Le bénévolat, don sans retour ?

22 août 2009

Les vieux ne meurent pas, ils s’endorment un jour et dorment trop longtemps – J. Brel

L’association d’aide aux handicapés visuels à laquelle je participe est source de rencontres revigorantes. Chez ceux que je croise, les qualités semblent magnifiées et surpasser la ténacité des gens bien portants.

Récemment, j’ai accepté une mission consistant en l’accompagnement d’une ancienne de 99 ans. Bouffée de tendresse nostalgique au premier regard : elle ressemble à ma défunte grand-mère, dans son apparence, dans son attitude, dans ses formulations et jusqu’au rythme de sa voix. La conversation ressuscitait cent souvenirs charmants. Au terme d’une longue promenade émaillée de bavardages souriants,  nous sommes revenues chargées de victuailles. A cinq reprises au moins, ma compagne a évoqué ses scrupules à me voir porter ses courses, réclamant que je lui en cède une partie. Que répondre ?

… J’ai 30 ans et une femme presque centenaire éprouve de la gêne à me voir porter ses paquets pendant quelques minutes.

Ils ne le savent pas toujours, mes bénéficiaires en mission bénévole, mais si moi je les dépanne, en échange ils m’offrent un  trésor. Déterminés à défendre leur autonomie et leur dignité armés d’un sourire, ils me secouent. J’en émerge ragaillardie sur la force de ma propre volonté face aux tracas. Une goulée d’air frais – surtout quand ma partenaire m’inspire des souvenirs teintés d’affection…


Brises aveuglophiles

4 août 2009

Dans la ligne de ma catégorie « rien à voir« , la dernière récolte suite à un bavardage avec Un nuage d’école (oui, elle parle français).

Technique déjà éprouvée mais en cours de développement : l’écholocation humaine. J’avais vu une amie repérer des objets statiques via une formation sur les sons. Ici, ce principe s’étend à des applications plus ambitieuses : Les hommes peuvent eux aussi voir avec les oreilles !

Les aveugles & malvoyants ne se sentent pas tous à l’aise avec le Braille, d’où les progrès des interfaces vocales. A présent, d’aucuns imaginent un « doigt lecteur » permettant de déchiffrer ce langage pour l’écouter.

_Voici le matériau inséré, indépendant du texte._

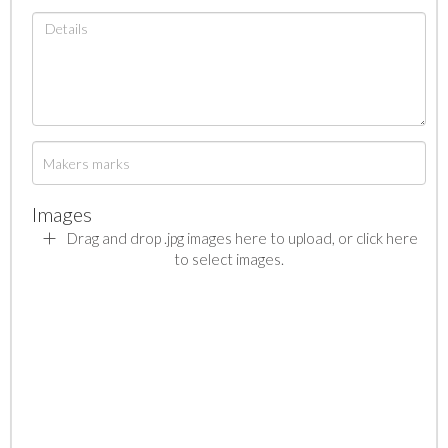
Images
Drag and drop .jpg images here to upload, or click here
to select images.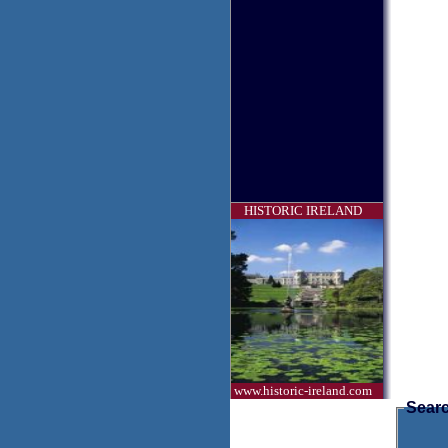
HISTORIC IRELAND
www.historic-ireland.com
Searc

A ce stade, pas davantage qu’un concept – il serait plus rapide d’apprendre le Braille que d’attendre la mise sur le marché. Néanmoins, qui sait où mèneront ces initiatives à long terme ? Voir Lire le Braille en Bluetooth. Espérons une large gamme d’idiomes pour la synthèse vocale.

Enfin, c’est vieux, mais je ne crois pas l’avoir déjà mentionné céans : le dessin aux épices. J’imagine très bien quelles activités ludiques et quelle éducation de l’odorat peut générer cette idée pour amuser petits, grands, non-voyants, voyants, dans des jeux aromatiques !

Echolocation : les hommes peuvent eux aussi voir avec les oreilles !


Un stylo bavard pour les aveugles

26 juin 2009

« Not the senses I have but what I do with them is my kingdom.« 

(H. Keller)

Olivier Brisse (présent sur Facebook dailleurs)

Olivier Brisse (présent sur Facebook d'ailleurs)

Depuis mes 14 ans (ce qui ne nous rajeunit pas), je le professe sans en démordre : il n’est point besoin d’apitoiements larmoyants alors que l’existence des gens en général s’améliore par l’application de stratégies concrètes, y compris via les progrès technologiques (évoqués dans ce billet).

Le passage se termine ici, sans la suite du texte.